In dozens of text messages and telephone calls, the prosecution said, the defendant repeatedly urged Roy to kill himself as she sat in his pickup in the parking lot of a Fairhaven store in July 2014 as the truck filled with carbon monoxide. At one point she told him to “get back in” after he exited the truck, Flynn said.
Carter, who never called authorities or Roy’s parents as he died, wanted the sympathy and attention that came with being the “grieving girlfriend,” Flynn said.
But Carter’s attorney, Joseph Cataldo, said Roy, 18, was depressed after his parents’ divorce, was physically and verbally abused by family members and had long thought of suicide, even researching suicide methods online.
The couple met in Florida in 2012 but had only seen each other in person a handful of times even though they lived just 35 miles apart in southeastern Massachusetts, Roy in Mattapoisett and Carter in Plainville.
Carter had asked Roy in a text message to delete her messages before he carried out the suicide last summer, but investigators retrieved them.
According to prosecutors, Carter pressured her boyfriend to go through with suicide for almost a week before he carried out the act.

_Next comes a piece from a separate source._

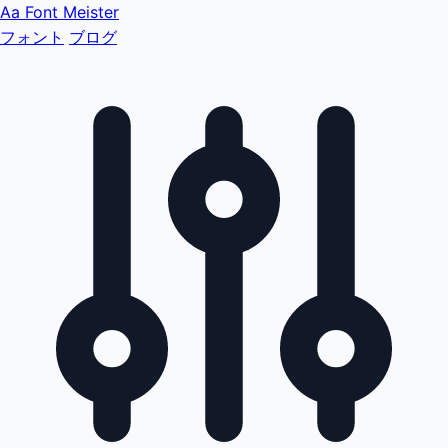
Aa
Font Meister
フォント
ブログ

She counseled him to overcome his fears; researched methods of committing suicide painlessly; and lied to police, his family and her friends about his whereabouts during the act itself and after, prosecutors said.
Earlier in 2015, Attorney Joseph Cataldo had asked the state to dismiss the case against his client
They communicated mostly through text messages and phone calls, and it was Carter who urged Roy to seek professional help, Cataldo said.
“Conrad Roy was on this path to take his own life for years,” he said. “It was Conrad Roy’s idea to take his own life, it was not Michelle Carter’s idea. This was a suicide, a sad and tragic suicide, but not a homicide.”
Carter had her own mental health struggles and was taking medications that may have clouded her judgment, he said.
The case is being tried without a jury in juvenile court because Carter was 17 when Roy killed himself. Court proceedings are open because she was charged as a juvenile offender, which makes her subject to adult punishment if convicted.
With the onus on prosecutors to prove that Carter’s encouragement resulted in his death, which would make Roy’s death homicide instead of suicide.
The trail of text messages presents a different challenge upholding the defense contention.
The pair exchanged hundreds of text messages for several days before Roy’s suicide.
In one notable text, she implied that he would be better off dead: “You’re finally going to be happy in heaven. No more pain. It’s okay to be scared and it’s normal. I mean, you’re about to die.”
They also texted early in the morning of July 12, 2014, hours before Roy’s suicide. In some of the exchanges, Carter appeared to be faulting Roy for delaying it.
“So I guess you aren’t gonna do it then, all that for nothing … I’m just so confused like you were so ready and determined,” she said.
When Roy said he wanted to go back to sleep, Carter suggested that “now” is the best time to do it because everyone was still sleeping.
“Just go somewhere in your truck. And no one’s really out right now because it’s an awkward time,” she said.
In another text that same day, she kept pushing.
“I thought you wanted to do this. The time is right and you’re ready … just do it babe,” she said.
She suggested that he take medication to fall asleep and allow the fumes to work.
She worried that he wouldn’t go through with it because the sun would soon be coming up.
She suggested that he go to an empty parking lot.
They texted throughout the day about the plans, about Roy’s doubts, and about Carter’s insistence that “the time is right” and that he was ready.
The young couple – Michelle Carter and Conrad Roy
Roy had recently graduated high school and had been accepted to Fitchburg State University to study business, according to his mother, Lynn Roy
Conrad spent his last day on the beach with his mother and sisters.
he was texting Carter about his determination to kill himself, how best to do so and his fears that others could be hurt by the use of carbon monoxide, according to a court filing.
His mother testified about a series of text messages from Carter after his death, the night he died.
Carter wrote to Lynn Roy repeatedly, offering support, expressing love for Conrad and confidence that he was in a better place, and suggesting that she organize a memorial baseball tournament in his honor — while never mentioning the dozens of messages she sent to him encouraging him to kill himself, or the phone conversation they allegedly had while he was attempting to kill himself in his truck. The court had earlier ruled that Carter’s “virtual presence” at the time of the suicide and the “constant pressure” she had placed on Roy, who was in a delicate mental state, were enough proof for an involuntary manslaughter charge.